According to the Ministry of Health Promotion and Sport of Ontario, in 1995, approximately 30% of Ontarians used bicycles recreationally and less than 1% in competition. Cycling ranked second to motor vehicle incidents with respect to non-fatal transport-related injuries, accounting for 15% of hospitalizations, 21% of emergency room visits, 17% of cases of permanent partial disability and 16% of permanent total disability in 2004. Cycling incidents account for a significant portion of the injury costs arising from transport incidents – $0.44 billion or 12% of total costs. Bicycles, in particular, are identified as one of the top three most frequent products that result in injuries to children and youth between 5 and 19 years.

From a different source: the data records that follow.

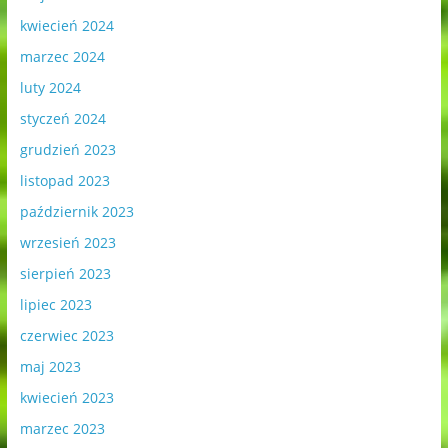
kwiecień 2024
marzec 2024
luty 2024
styczeń 2024
grudzień 2023
listopad 2023
październik 2023
wrzesień 2023
sierpień 2023
lipiec 2023
czerwiec 2023
maj 2023
kwiecień 2023
marzec 2023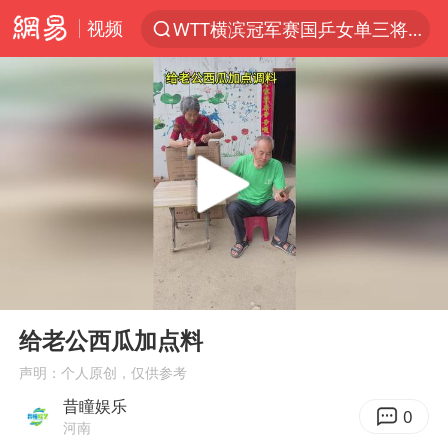
视频
WTT横滨冠军赛国乒女单三将晋级四强
光影经济撬动暑期消费新蓝海
白海豚将正面袭击贯穿浙江
杭州全市有序停课
黄金牛市回来了吗
酒店花洒现排泄物住客索赔遭拒
情侣在平潭拍日出时坠崖致一死一伤
00:00
00:15
新疆优化调整景区内自驾服务费
Play
Ent
full
购飞机票7分钟后退票被扣2022元
给老公西瓜加点料
郑丽文：台湾从来没有“独立”过
声明：个人原创，仅供参考
昔瞳娱乐
检测列车撞人致11死2伤 涉事单位被罚
0
河南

Bicycle Accidents Statistics (2007-2008)

  • 10% (n = 435) of the major trauma cases that were injured while involved in a sports or recreational activity.
  • 8% of cases (n = 54) for Ontarians younger than 20 years.
  • 48% (n = 70) of cycling incidents in Ontarians younger than 35 years and 1.8% (n=16) among those 20–34 years. 3% (n = 145) of all cases and 2% (n = 12) of all in-hospital deaths. For these cases:
    • The mean age was 36 years.
    • 80% were male (n=86).
    • The mean Injury Severity Score was 24.
    • The mean length of stay was 12 days.
    • The most common sports and recreational injuries documented (25%, n = 109).
    • 80% of injured cyclists were male (n=86).

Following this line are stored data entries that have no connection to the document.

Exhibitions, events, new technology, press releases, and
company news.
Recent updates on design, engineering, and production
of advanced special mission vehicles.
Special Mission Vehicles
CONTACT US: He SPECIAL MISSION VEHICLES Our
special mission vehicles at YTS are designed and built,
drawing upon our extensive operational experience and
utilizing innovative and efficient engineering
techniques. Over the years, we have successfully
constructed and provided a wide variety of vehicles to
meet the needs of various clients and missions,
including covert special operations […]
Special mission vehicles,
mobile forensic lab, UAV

Current Ontario Legislation for Cycling

Research has demonstrated that helmets are effective in preventing head injury because 75% of cycling-related fatalities involve head injuries. Bicycle helmet legislation in Ontario is contained within the Highway Traffic Act (HTA) Ontario Highway Traffic Act:

  • Anyone under the age of 18 years is required to wear an approved bicycle helmet when travelling on a public road. The fine for not wearing a helmet is $75.00 ($60 + $5 court cost + $10 victim fine surcharge).
  • Cyclists 18 years and older, while not required by law to wear a helmet, are encouraged to do so for their own safety.
  • Bicycle helmets approved for use in Ontario contain one or more stickers of the following organizations:
    • Canadian Standards Association: CAN/CSA D113.2-M89
    • Snell Memorial Foundation: Snell B90, Snell B90S, or Snell N94
    • American National Standard Institute: ANSI Z90.4-1984
    • American Society For Testing and Materials: ASTMF1447-94
    • British Standards Institute: BS6863:1989
    • Standards Association of Australia: AS2063.2-1990
  • New bicycle helmets in Canada should provide either the CSA or the CPSC standard. The CPSC standard is comparable to the CSA standard. Helmets with British or Australian standards are not widely available in the Canadian market but are safe to use.
  • Studies have found a positive effect of bicycle helmet laws for increasing helmet use and reducing head injuries in the target population compared to controls (either jurisdictions without helmet laws or non-target populations).
  • Anyone operating an electric bicycle must wear an approved bicycle helmet at all times.



Although, motorcycle’s share of vehicle population in Ontario is 2.1%, motorcycles have a higher fatality rate per unit of distance traveled when compared with automobiles. According to the Ministry of Transportation of Ontario, in 2007, the total number of motorcycles involved in traffic accidents was 2,654 where 54 people were killed and 1,693 – injured.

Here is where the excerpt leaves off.